Pergulatan Tionghoa Muslim


Jika masih teringat pasca kerusuhan tahun 1998, banyak toko, warung atau ruko yang ditempeli tulisan "100% milik pribumi dan Islam".  Hal-hal yang mendasari pikiran si pemilik usaha untuk menuliskan hal tersebut tak lepas dari kondisi psikologis masyarakat terutama dari etnis Tionghoa yang menjadi sasaran amuk masa.

Menjadi Tionghoa di Indonesia sebelum tahun 1998 harus diakui penuh dengan diskriminasi politik.  Negara beserta aparatnya justru menjadi agen utama yang secara sadar merumuskan sejumlah peraturan yang mengebiri hak warga negara dari etnis tersebut.  Larangan menjadi pegawai negeri dan berpartisipasi aktif dalam politik diterapkan selama puluhan tahun.

Asimilasi yang dipaksakan menjadi keharusan.  Mereka bahkan diharuskan memilih satu dari lima agama yang diakui oleh pemerintah dengan mengabaikan budaya asal.  Tidak peduli mereka telah tinggal di Indonesia ratusan tahun sehingga tidak mengenal lagi negeri Cina, tetap diwajibkan memiliki SKBRI.

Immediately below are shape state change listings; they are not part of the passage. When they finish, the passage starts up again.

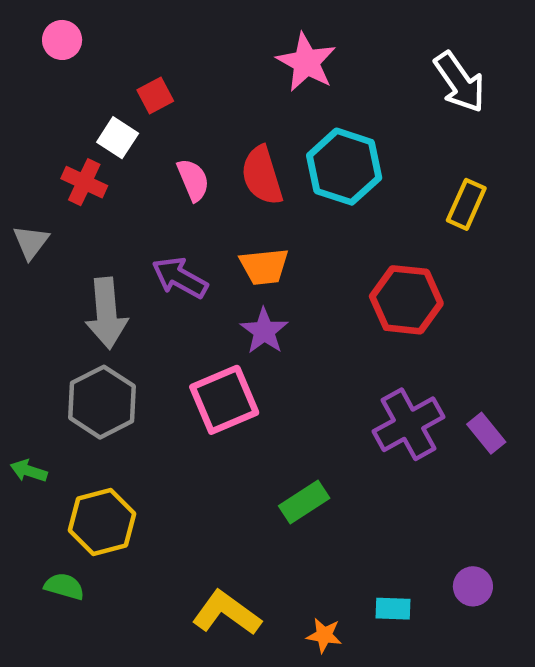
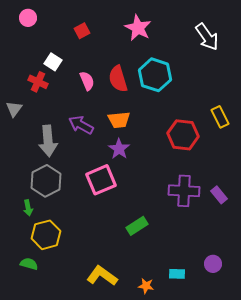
red square: (155, 96) -> (82, 31), moved
yellow rectangle: (466, 204) -> (220, 117), moved, turned -50
purple cross: (409, 424) -> (184, 191), turned 32
green arrow: (29, 471) -> (28, 208), moved, turned -119

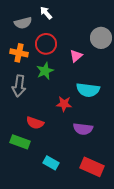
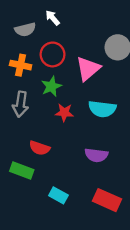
pink triangle: (76, 56) -> (88, 69), size x1.6
red star: (64, 104) -> (64, 112), moved

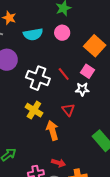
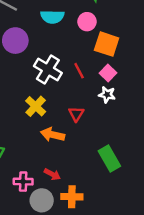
orange square: (95, 46) -> (107, 44), moved, turned -35
white star: (82, 89) -> (107, 95), moved
orange arrow: (52, 130) -> (53, 135), turned -72

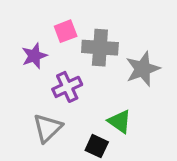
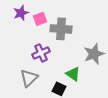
purple star: (34, 56) -> (21, 13), moved
gray star: (143, 69) -> (94, 54), moved

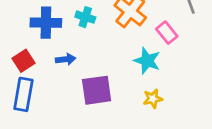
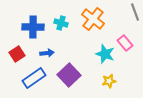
pink rectangle: (167, 33) -> (125, 43), moved
purple square: (97, 90) -> (69, 75), turned -35
blue rectangle: (23, 94) -> (34, 78), moved, turned 45

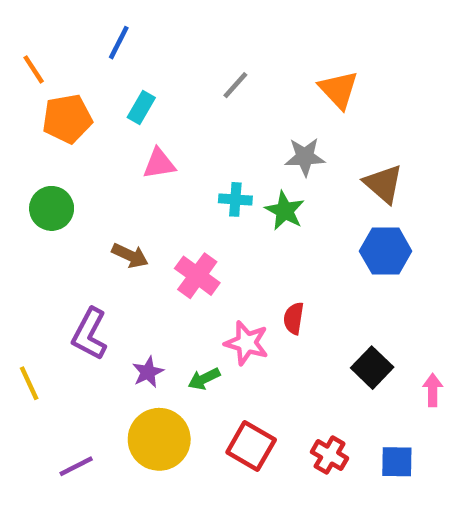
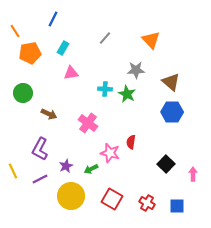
brown arrow: (130, 256) -> (49, 114), moved
purple line: (76, 466) -> (40, 179), moved

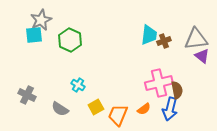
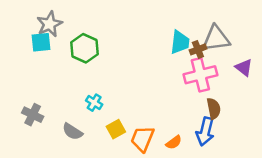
gray triangle: (196, 39) -> (216, 39), moved
pink cross: (159, 83) -> (200, 75), moved
orange semicircle: (144, 109) -> (174, 142), moved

Pemberontakan PKI 1965 menjadi dasar pembalasan dendam terhadap segala sesuatu yang berbau Cina.


Jika ditarik benang merah, pengabaian terhadap hak-hak etnis Tionghoa merupakan kelanjutan dari peristiwa Geger Cina di tahun 1740, dimana VOC berusaha membatasi jumlah etnis Cina yang kian membengkak di Batavia.

Sebenarnya kedatangan etnis Tionghoa ke Nusantara merupakan salah satu unsur esensial dalam pembentukan budaya yang sampai kini diakui

Islam yang menjadi agama mayoritas warga negara Indonesia, justru banyak disebarkan oleh ulama dan pedagang Cina.  Budaya batik juga diperkenalkan oleh bangsa Cina.

Tercatat kerajaan islam Demak didirikan oleh keturunan Tionghoa, Raden Patah.  Tidak dapat diabaikan kedatangan Laksaman Cheng Ho yang juga untuk menyebarkan Islam di tanah Jawa.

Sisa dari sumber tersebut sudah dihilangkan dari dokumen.